The term monotropic describes single attention and single channels for accessing and processing information (mono: single; tropism: direction/channel). NT developing individuals, although able to be single-minded at times, can respond to another interest or situation and shift their attention whether interested or not. This means they can use polytropic attention, which necessitates dividing their attention between a number of differing concerns simultaneously (poly: many) and accommodating many channels of information at any one time. Polytropism in typical individuals is argued to be their default learning style. This concept will be explored in more detail in this chapter.

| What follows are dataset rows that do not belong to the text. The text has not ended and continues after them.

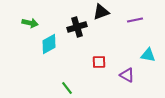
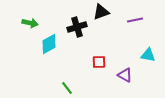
purple triangle: moved 2 px left
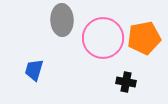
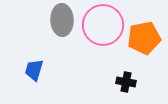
pink circle: moved 13 px up
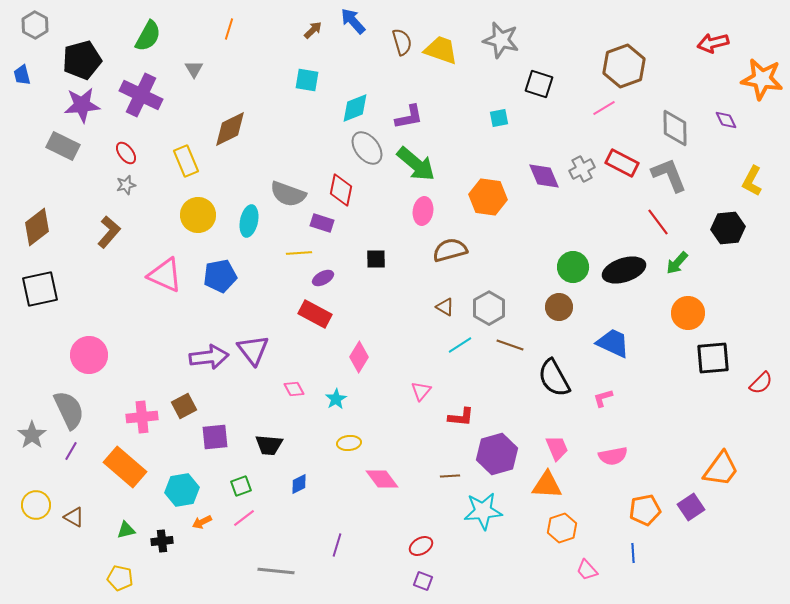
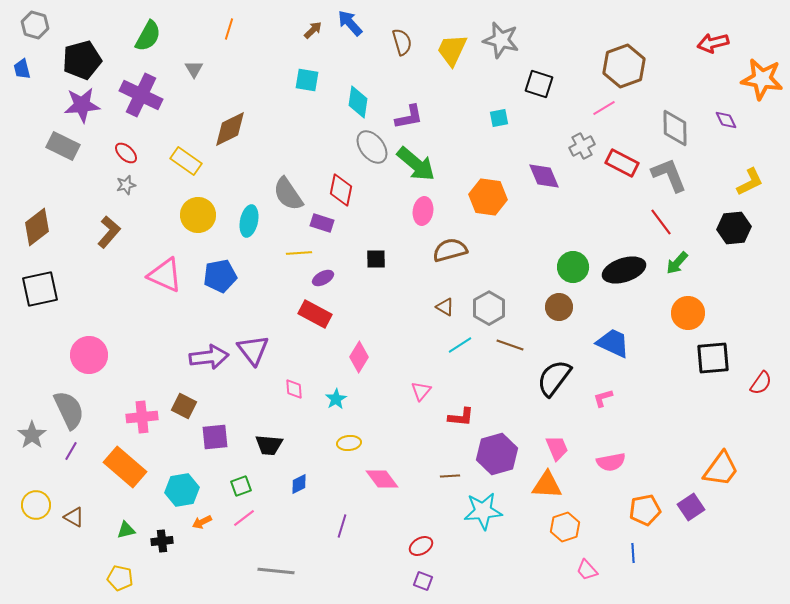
blue arrow at (353, 21): moved 3 px left, 2 px down
gray hexagon at (35, 25): rotated 12 degrees counterclockwise
yellow trapezoid at (441, 50): moved 11 px right; rotated 84 degrees counterclockwise
blue trapezoid at (22, 75): moved 6 px up
cyan diamond at (355, 108): moved 3 px right, 6 px up; rotated 60 degrees counterclockwise
gray ellipse at (367, 148): moved 5 px right, 1 px up
red ellipse at (126, 153): rotated 10 degrees counterclockwise
yellow rectangle at (186, 161): rotated 32 degrees counterclockwise
gray cross at (582, 169): moved 23 px up
yellow L-shape at (752, 181): moved 2 px left, 1 px down; rotated 144 degrees counterclockwise
gray semicircle at (288, 194): rotated 36 degrees clockwise
red line at (658, 222): moved 3 px right
black hexagon at (728, 228): moved 6 px right
black semicircle at (554, 378): rotated 66 degrees clockwise
red semicircle at (761, 383): rotated 10 degrees counterclockwise
pink diamond at (294, 389): rotated 25 degrees clockwise
brown square at (184, 406): rotated 35 degrees counterclockwise
pink semicircle at (613, 456): moved 2 px left, 6 px down
orange hexagon at (562, 528): moved 3 px right, 1 px up
purple line at (337, 545): moved 5 px right, 19 px up
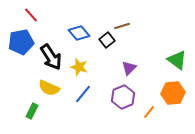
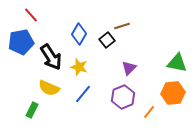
blue diamond: moved 1 px down; rotated 70 degrees clockwise
green triangle: moved 3 px down; rotated 25 degrees counterclockwise
green rectangle: moved 1 px up
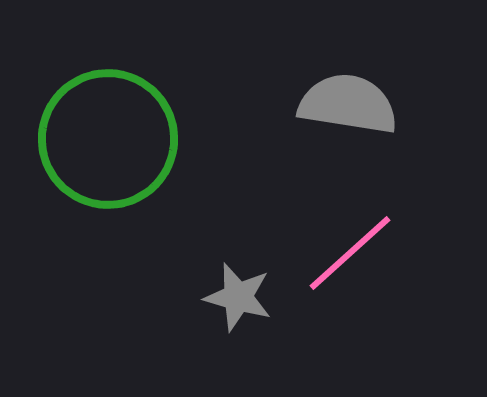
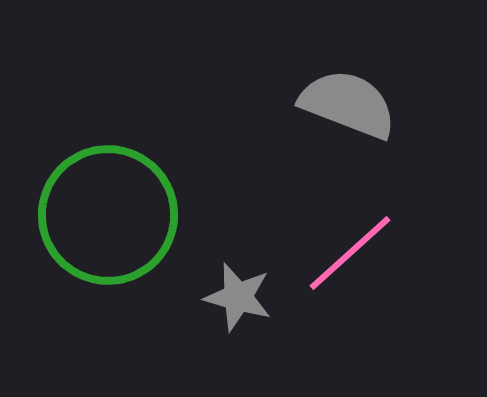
gray semicircle: rotated 12 degrees clockwise
green circle: moved 76 px down
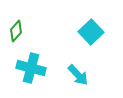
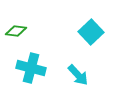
green diamond: rotated 55 degrees clockwise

I know that for many of us, shifting attention from an aspect of interest to one that we are not interested or invested in is very difficult. However, in AS this is often the reason we prefer sameness and routine, and why we may even appear to have one sense that dominates another. I suggest we use single attention connecting with and processing information one step at a time, which is the monotropic disposition, as our default setting. Therefore, attention and the interest system will work hand in hand to create an attention, interest, sensory-motor loop leading to a cognitive style.
Monotropism, or having the ability to home in on one aspect of communication or on one interest at one time, can happen to NT and AS individuals. However, rigid monotropism often occurs in an AS individual’s world, and we are said to have ‘tunnel vision’ (Attwood 2007) or, as parents often say, ‘my child seems only to be interested in his or her interests’. Monotropism will mean, for most of us, difficulties coping with change because we are single-minded. For many, this is demonstrated in our difficulties with change in routine, expectation, instruction, daily schedule, movement of attention or incorporating another set of demands into the present scenario. For example, coping with change can involve listening and then being required to participate in decision making without due time to process information; thus, being forced to move from one channel to another (Kluth and Chandler-Olcott 2008).
For many of us the discomfort at encountering change is one consequence of being attention-tunnelled or monotropic (e.g. Bogdashina 2006; Greenaway and Plaisted 2005; Murray et al. 2005).
In a monotropic interest system connectivity is more streamlined but less diffuse than that of the typical population. This might be due to an interest system that is more ‘pure’ in the sense that it hasn’t been modified or contaminated by other people’s expectations (D.K.C. Murray, personal communication, 10 March 2005).
In AS, monotropic attention is not seen as a choice but as integral to our learning style.